* **EXERCISE REQUIREMENTS**
Leave out the pictures and transcribe every entry below exactly.

===== DATASET ENTRIES =====

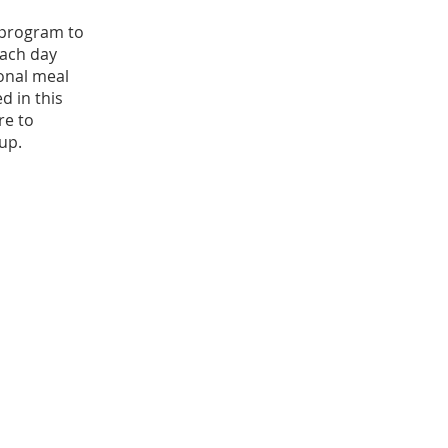
s program to
 Each day
ional meal
d in this
re to
up.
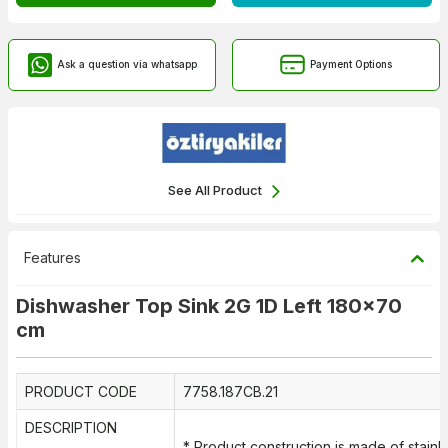
Ask a question via whatsapp
Payment Options
See All Product
Features
Dishwasher Top Sink 2G 1D Left 180x70
cm
PRODUCT CODE
7758.187CB.21
DESCRIPTION
* Product construction is made of stainl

=====

* **SOLUTION TO THE PROBLEM**
s program to
 Each day
ional meal
d in this
re to
up.
Ask a question via whatsapp
Payment Options
See All Product
Features
Dishwasher Top Sink 2G 1D Left 180x70
cm
PRODUCT CODE
7758.187CB.21
DESCRIPTION
* Product construction is made of stainl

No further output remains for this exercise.